Sus lectores, legión tras la publicación de su tercer libro, Las correcciones (2001), están acostumbrados a historias que transcurren en el Medio Oeste; escenario que en la literatura estadounidense ha servido –de Willa Cather a Sherwood Anderson, de Jeffrey Eugenides a Saul Bellow– como metáfora equidistante para atrapar el alma de un escurridizo país. Un terreno vasto, pero familiar. Franzen nació hace 56 años en Chicago y pasó su infancia y primera juventud en un suburbio de San Luis, capital de Misuri que protagonizó su primera y posmoderna novela, Ciudad veintisiete (1988). Con ella cosechó tan buenas críticas como irrelevantes cifras de ventas.

Las casi 700 páginas de Pureza, que edita Salamandra a mediados de octubre con la traducción de Enrique de Hériz, están por el contrario pobladas por okupas de Oakland, ­hippies esquivos que evitan hacer y responder preguntas, visionarios de Silicon Valley y otras especies que tal vez solo puedan darse en hábitats californianos. Franzen la define como una historia “contra las ilusiones de libertad que nos venden desde las grandes corporaciones de Internet”, pero en su redacción el escritor parece haberse fijado otros objetivos de índole más política que literaria, una agenda marcada por asuntos de la actualidad como la conservación del medio ambiente, el fin de la intimidad en el imperio de los teléfonos inteligentes o la lucha entre el periodismo tradicional y las nuevas reglas de juego de filtradores como Julian Assange o Edward Snowden.

Dicho de otro modo, si en Libertad y Las correcciones el escritor trató de intervenir en las agendas íntimas de lo contemporáneo, en el modo de vida de las sociedades occidentales, Pureza aspira a incidir en el debate público.
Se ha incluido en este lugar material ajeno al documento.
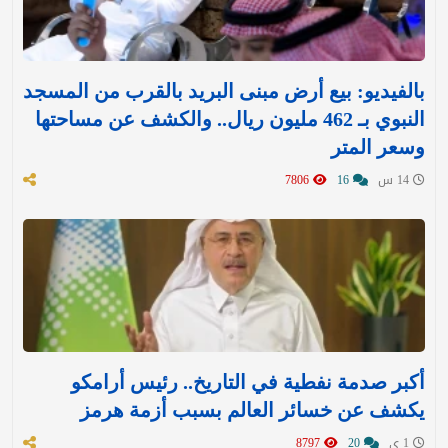
بالفيديو: بيع أرض مبنى البريد بالقرب من المسجد
النبوي بـ 462 مليون ريال.. والكشف عن مساحتها
وسعر المتر
14 س
16
7806
أكبر صدمة نفطية في التاريخ.. رئيس أرامكو
يكشف عن خسائر العالم بسبب أزمة هرمز
1 ي
20
8797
La salida del libro en Reino Unido y Estados Unidos, empujada por una gigantesca atención mediática más propia de un estreno de Hollywood que de un acontecimiento libresco, probó la capacidad de su autor, fuera del alcance de la mayor parte de sus compañeros de profesión, de monopolizar las discusiones, aunque los vericuetos de estas se hayan mostrado, como se verá después, un tanto incontrolables para Franzen.
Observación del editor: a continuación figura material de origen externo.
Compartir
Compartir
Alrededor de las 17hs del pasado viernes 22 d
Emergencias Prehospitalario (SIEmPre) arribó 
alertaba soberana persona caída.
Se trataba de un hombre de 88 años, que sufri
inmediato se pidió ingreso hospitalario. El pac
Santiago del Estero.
Purity, personaje con el que arranca la historia, es una recién licenciada ahogada por una deuda de 130.000 dólares contraída para pagarse la Universidad, práctica tan extendida entre los estudiantes en EE UU que la cosa ha alcanzado la categoría de debate nacional en una sociedad en la que la desigualdad avanza imparable. Todos la llaman Pip, como al protagonista de Grandes esperanzas, de Charles Dickens, con el que la chica, a la que le ha sido hurtada la identidad del padre, comparte poco más que un borroso pasado y un espinoso porvenir. Franzen resta a la decisión la carga del homenaje al novelista inglés (“vuelvo más sobre Austen o Dos­toievski que sobre Dickens”) y, por delegación, a la narrativa de corte clásico de la que se ha erigido defensor, sobre todo tras la publicación hace cinco años de Libertad, un novelón que aplicaba técnicas decimonónicas a ansiedades de nuestro siglo.

Toda esa monserga de la democracia digital es ofensiva y estúpida”
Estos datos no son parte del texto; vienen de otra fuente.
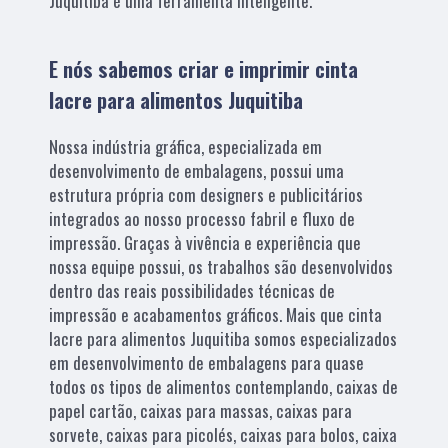
Juquitiba é uma ferramenta inteligente.
E nós sabemos criar e imprimir cinta
lacre para alimentos Juquitiba
Nossa indústria gráfica, especializada em
desenvolvimento de embalagens, possui uma
estrutura própria com designers e publicitários
integrados ao nosso processo fabril e fluxo de
impressão. Graças à vivência e experiência que
nossa equipe possui, os trabalhos são desenvolvidos
dentro das reais possibilidades técnicas de
impressão e acabamentos gráficos. Mais que cinta
lacre para alimentos Juquitiba somos especializados
em desenvolvimento de embalagens para quase
todos os tipos de alimentos contemplando, caixas de
papel cartão, caixas para massas, caixas para
sorvete, caixas para picolés, caixas para bolos, caixa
En su nueva obra ha jugado la baza de la construcción de personajes que tan bien le resultó en sus dos anteriores novelas, hogar (en Libertad) de Patty Berglund, siempre empeñada en hacerse de menos, y el lacónico rockero Richard Katz, o de la memorable y paranoica familia Lambert de Las correcciones. En una trama arabesca y deslocalizada para sus estándares (el lector viaja a Denver, Bolivia y el Berlín Oriental previo a la caída del muro), el escritor nos presenta, entre otros, a Andreas Wolf, disidente por casualidad en los últimos días de la RDA, un hombre obsesionado con las mujeres (o, mejor, con cierta idea de las mujeres) al que el mundo acabará convirtiendo en un filtrador de secretos que dirige a un ejército de voluntarios en The Sunlight Project; una versión “luminosa” de Wikileaks, cuyo fundador, Julian Assange, es despachado en el libro como “un megalomaniaco autista con perturbaciones sexuales”.

A Wolf se oponen en el debate entre las revelaciones masivas de datos sin filtrar y el periodismo tradicional, el cultivo paciente de las fuentes y la presencia sobre el terreno, la pareja formada por Tom Aberant, editor de una web de investigación a la vieja usanza que sostiene una donación filantrópica, y Leila Hedou, su mejor reportera. En boca de ella pone Franzen reflexiones sobre el oficio como esta: “La investigación periodística era un sucedáneo de la vida; dominar una materia solo para olvidarla; trabar amistad con otras personas solo para abandonarlas luego. Y sin embargo, como tantos sucedáneos placenteros, era altamente adictiva”.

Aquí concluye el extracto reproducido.